Strong institutional programming, engaged collectors, and sustained curatorial attention have contributed to an ecosystem in which women artists enjoy a central position within our contemporary art scene.” F. Scott Fitzgerald ‘borrowed’ from his wife Zelda’s writings and journals; Margaret Keane’s husband Walter claimed he painted her celebrated pieces; photographer and surrealist Lee Miller’s work on the solarisation technique was credited to her lover Man Ray; with history famously said to be written by the winners, revisionism has become a powerful tool in modern attempts to right the wrongs of the past. In 1998, New Yorkbased feminist artist collective The Guerrilla Girls unveiled a seminal work: The Advantages of being a Woman Artist. The poster ironically listed 13 reasons extolling the virtues of being a female artist, which included, “Being reassured that no matter what kind of art you make it will be labelled feminine”, “Seeing your ideas live on in the work of others”, and “Being included in revised versions of art history”. What is the point of glory, it starkly asks, if the artist is not only no longer around to enjoy it, but was actively censored during their lifetime?
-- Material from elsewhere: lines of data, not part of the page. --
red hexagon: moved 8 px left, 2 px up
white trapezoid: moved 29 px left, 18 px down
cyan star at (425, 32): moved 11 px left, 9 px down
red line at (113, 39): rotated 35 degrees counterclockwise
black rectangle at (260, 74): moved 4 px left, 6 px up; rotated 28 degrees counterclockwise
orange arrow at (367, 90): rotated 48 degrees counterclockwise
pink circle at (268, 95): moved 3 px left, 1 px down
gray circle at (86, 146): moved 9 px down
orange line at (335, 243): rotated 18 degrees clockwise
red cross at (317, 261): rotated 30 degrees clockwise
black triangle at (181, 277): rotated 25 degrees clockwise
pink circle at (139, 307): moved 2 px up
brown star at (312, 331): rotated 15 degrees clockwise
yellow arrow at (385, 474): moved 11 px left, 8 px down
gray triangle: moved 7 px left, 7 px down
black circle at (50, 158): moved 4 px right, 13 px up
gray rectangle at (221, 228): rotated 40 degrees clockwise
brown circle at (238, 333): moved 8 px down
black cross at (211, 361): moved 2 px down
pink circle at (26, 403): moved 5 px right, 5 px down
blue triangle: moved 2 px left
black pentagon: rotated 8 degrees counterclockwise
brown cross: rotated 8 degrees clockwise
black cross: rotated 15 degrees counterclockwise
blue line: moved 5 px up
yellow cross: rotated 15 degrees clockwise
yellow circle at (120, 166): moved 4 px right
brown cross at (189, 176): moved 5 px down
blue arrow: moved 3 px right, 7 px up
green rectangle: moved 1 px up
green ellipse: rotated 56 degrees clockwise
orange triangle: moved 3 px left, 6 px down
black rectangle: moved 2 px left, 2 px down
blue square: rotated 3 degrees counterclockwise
Most recently evidenced in Katy Hessel’s lauded 2022 illustrated history of women artists, The Story of Art Without Men, while the intentions of revisionism are unquestionably noble, the fact of its necessity remains emotionally evocative. But, with no alternatives, better late than never is all we have. “Women artists occupy a central position within the contemporary art ecosystem of the Gulf and wider Middle East, and many have achieved substantial international recognition,” says Dr Beaney. “The prominence of women artists in the region also reflects the wider structure of the Gulf’s cultural sector. Women in the Gulf hold influential roles across galleries, fairs, institutions, curation, auction houses and collecting networks throughout the region.” She adds: “There is also an interpretive dimension. Women artists often draw attention to experiences and social structures that historically remained outside dominant visual narratives. Through their subjectivity, they uniquely raise the gendered experience in a way that male artists cannot.”